▶ _Problem_
Apart from the pictures, every part of the records below gets retyped exactly.

▶ _Source material_

• • • •

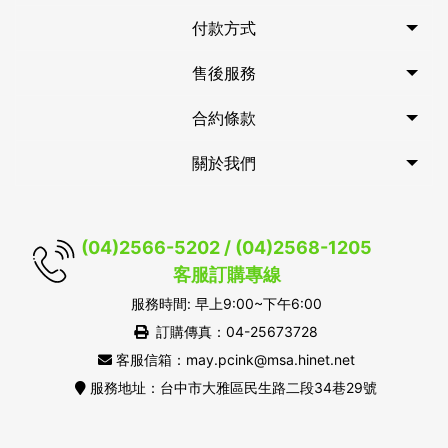
付款方式
售後服務
合約條款
關於我們
(04)2566-5202 / (04)2568-1205
客服訂購專線
服務時間: 早上9:00~下午6:00
訂購傳真：04-25673728
客服信箱：may.pcink@msa.hinet.net
服務地址：台中市大雅區民生路二段34巷29號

• • • •

▶ _Written solution_
付款方式
售後服務
合約條款
關於我們
(04)2566-5202 / (04)2568-1205
客服訂購專線
服務時間: 早上9:00~下午6:00
訂購傳真：04-25673728
客服信箱：may.pcink@msa.hinet.net
服務地址：台中市大雅區民生路二段34巷29號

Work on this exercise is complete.